One approach would be to use the stack; just subtract from the stack pointer (in multiples of 16, for alignment) to allocate some memory for yourself, and remember to put it back when you're done. Here's an example that should work; XXX
are the lines I added or changed.
printNumberEntry: /* XXX */
sub sp, sp, #16 /* XXX allocate 16 bytes of stack space */
printNumber:
mov x16, #10 /* apparently need this for udiv/msub */
udiv x14, x12, x16 /* x12 is the number I defined above, bc idk what registers are save to use (e.g. when syscall 64, print, happens, 0-8 are used) */
msub x13, x14, x16, x12 /* XXX fix unrelated bug */
sub x12, x12, x13 /* x13 is what above is digit, x12 is number */
udiv x12, x12, x16
add x13, x13, #48 /* digit to string, possible error source 1 */
strb w13, [sp] /* XXX Store the low byte of x13/w13 in memory at address sp */
mov x0, #1 /* the print part */
mov x1, sp /* XXX x1 points to the byte to be written */
mov x2, #1
mov w8, #64
svc #0
cmp x12, #0 /* the loop part */
beq exit /* genereric exit method I left out */
b printNumber
exit: /* XXX */
add sp, sp, #16 /* XXX restore stack before returning */
ret /* XXX */
I also fixed an unrelated bug: in your msub
, x17
should be x14
, since that's where the quotient is.
Another approach would be to reserve a byte in static memory:
.bss
dataToWrite:
.resb 1
.text
printNumberEntry: /* XXX */
adr x1, dataToWrite /* XXX keep address in x1 throughout */
printNumber:
mov x16, #10 /* apparently need this for udiv/msub */
udiv x14, x12, x16 /* x12 is the number I defined above, bc idk what registers are save to use (e.g. when syscall 64, print, happens, 0-8 are used) */
msub x13, x14, x16, x12 /* XXX fix unrelated bug */
sub x12, x12, x13 /* x13 is what above is digit, x12 is number */
udiv x12, x12, x16
add x13, x13, #48 /* digit to string, possible error source 1 */
strb w13, [x1] /* XXX Store the low byte of x13/w13 at dataToWrite */
mov x0, #1 /* the print part */
/* x1 already contains the proper address */
mov x2, #1
mov w8, #64
svc #0
cmp x12, #0 /* the loop part */
beq exit /* genereric exit method I left out */
b printNumber
exit: /* XXX */
ret /* XXX */
/* your code */
The downside is this will make your function unusable for signal handlers, multiple threads, etc, as they will all try to use the same byte.
Other notes:
The digits print in reverse order, of course. That's something I guess you will work on later.
The sub
and second udiv
are unnecessary, because the first udiv
already produces the rounded-down quotient (like Python's x14 = x12 // 10
). So you could replace those two instructions with just mov x12, x14
.
Several of your registers hold constant values throughout the whole function (x16, x1, x2, x8
), so you could initialize them outside the loop instead of redundantly redoing it on every iteration. (Note x0
is overwritten with the system call's return value, so you do need to reinitialize it each time.)
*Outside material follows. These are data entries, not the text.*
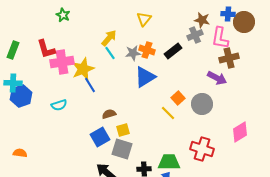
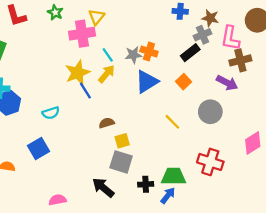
blue cross: (228, 14) -> (180, 11), moved
yellow triangle: (144, 19) -> (97, 17), moved
yellow arrow: (109, 38) -> (107, 74), moved
red L-shape: (46, 49) -> (16, 16), moved
black rectangle: (173, 51) -> (190, 53), moved
pink cross: (62, 62) -> (82, 34), moved
orange square: (178, 98) -> (184, 82), moved
blue square: (100, 137) -> (38, 149), moved

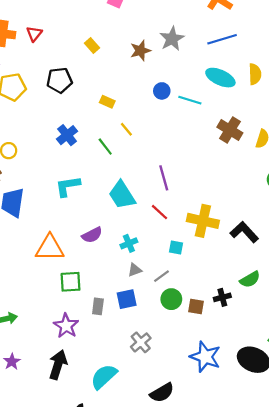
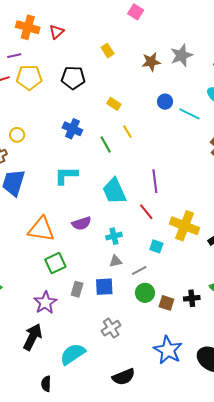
blue cross: (67, 135) -> (72, 129), turned -36
green square: (71, 282) -> (55, 263), turned -30

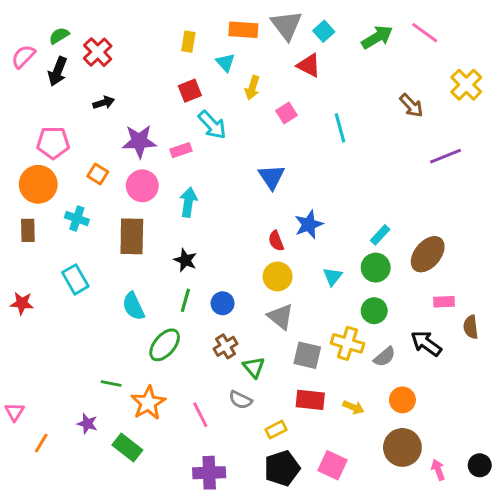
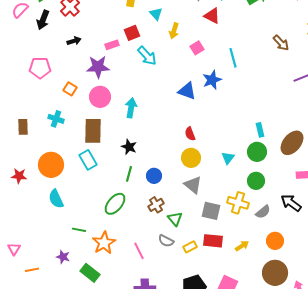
pink rectangle: (181, 150) -> (112, 45), moved
blue triangle: (272, 177) -> (187, 91), turned -36
orange circle: (38, 184) -> (51, 165), moved
blue star: (309, 224) -> (212, 80), moved
cyan rectangle: (380, 235) -> (260, 130), turned -56
cyan rectangle: (75, 279) -> (88, 160), moved
cyan semicircle: (133, 306) -> (56, 199), moved
yellow arrow: (353, 407) -> (242, 246), turned -56
yellow rectangle: (276, 430) -> (190, 247), moved
orange line: (41, 443) -> (32, 270), turned 48

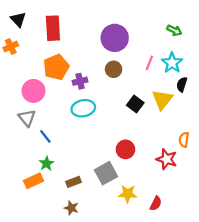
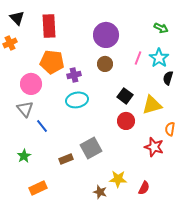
orange pentagon: (56, 67) -> (52, 62), turned 30
yellow triangle: (162, 100) -> (152, 105), moved, turned 35
red circle: (125, 149) -> (126, 121), moved
green star: (46, 163) -> (24, 156), moved
gray square: (106, 173) -> (91, 148), moved
orange rectangle: (33, 181) -> (38, 188), moved
brown rectangle: (74, 182) -> (66, 159), moved
brown star: (71, 208) -> (100, 192), moved

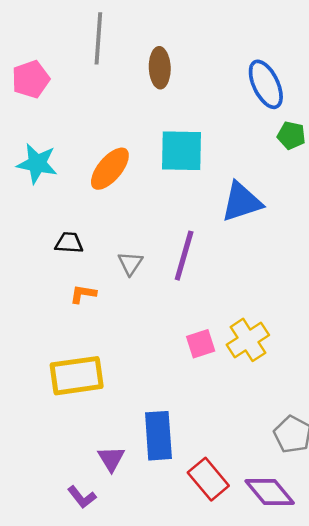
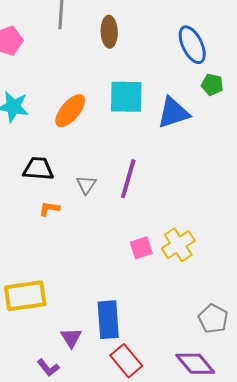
blue triangle: (242, 202) -> (173, 113), moved
black trapezoid: (69, 243) -> (38, 169), size x1.4
yellow rectangle: (77, 376) -> (25, 296), moved
red rectangle: (208, 479) -> (126, 361), moved

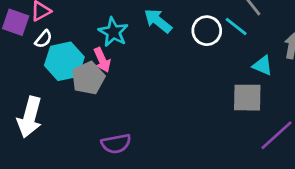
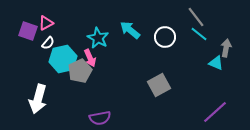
cyan line: (236, 26) -> (199, 34), moved
cyan triangle: (263, 65) -> (216, 63), moved
gray square: (247, 98) -> (159, 85), moved, turned -30

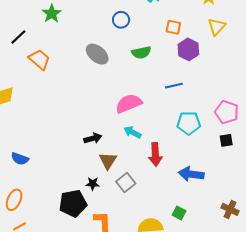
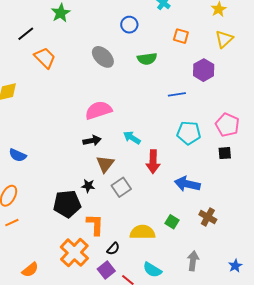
purple hexagon: (188, 49) -> (204, 70), moved
pink semicircle: (129, 103) -> (98, 110), moved
brown cross: (230, 209) -> (208, 217), moved

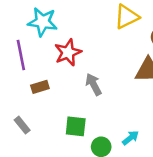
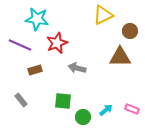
purple line: (21, 55) -> (20, 45), turned -55
gray arrow: (94, 84) -> (77, 68), turned -48

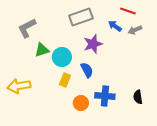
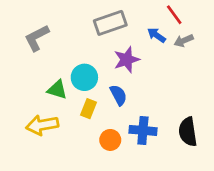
red line: (128, 11) -> (174, 15), turned 35
green triangle: (42, 50) -> (57, 90), moved, turned 35
yellow arrow: (19, 86) -> (42, 125), moved
black semicircle: (138, 97) -> (188, 132), size x1.5

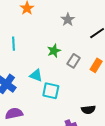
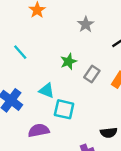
cyan line: (14, 44) -> (20, 52), turned -40
purple semicircle: (14, 113) -> (39, 130), moved

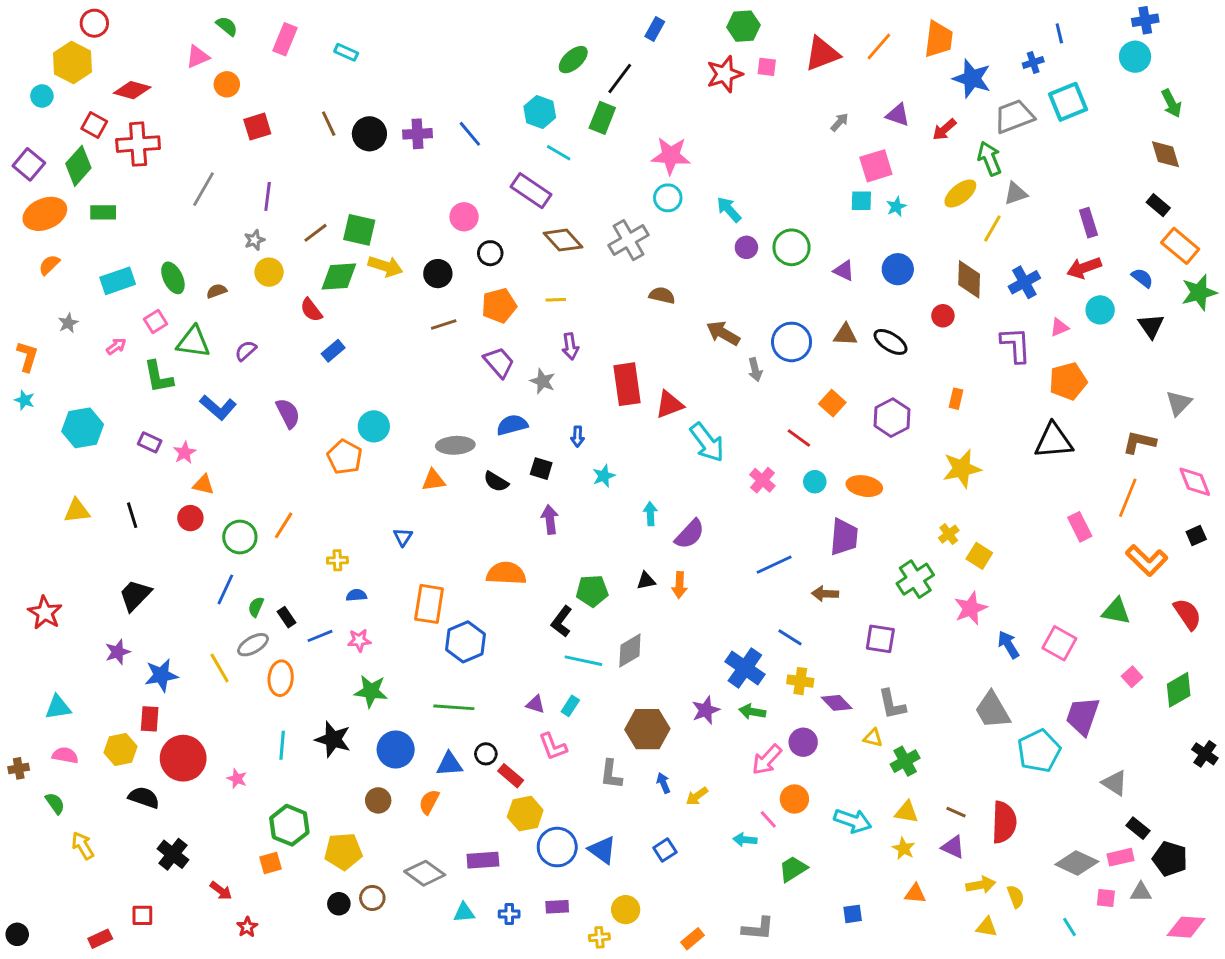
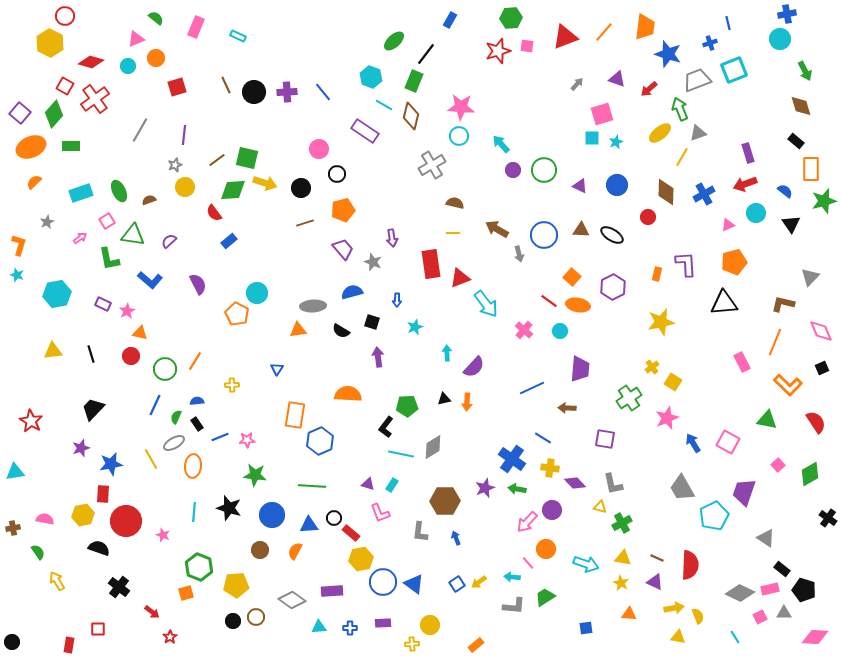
cyan circle: (42, 96) -> (128, 66), moved
red cross: (138, 144) -> (95, 99), turned -32
brown diamond: (563, 240) -> (411, 116), moved, turned 56
orange rectangle: (1180, 246) -> (811, 169), turned 50
yellow line: (556, 300) -> (453, 233), moved
purple L-shape: (1016, 345) -> (686, 264), moved
orange ellipse: (864, 486) -> (578, 305), moved
blue semicircle: (356, 595) -> (197, 401), moved
cyan triangle: (58, 707) -> (15, 472), moved
yellow arrow: (697, 796) -> (479, 582), moved
pink square: (1106, 898) -> (760, 617), turned -32
gray L-shape: (758, 929) -> (514, 606), moved
red rectangle: (100, 939) -> (69, 645), turned -56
You really want to find a way to be able to use a debugger. Otherwise, get ready for a lot more instances where you spend half an hour writing a StackOverflow question and waiting many more hours for an answer, for a bug that you could have found yourself in three minutes with a debugger. If you can't install gdb
on your Android device, then consider setting up another Linux AArch64 box (say a Raspberry Pi 4, or a cloud server, or even a qemu emulator) where you can.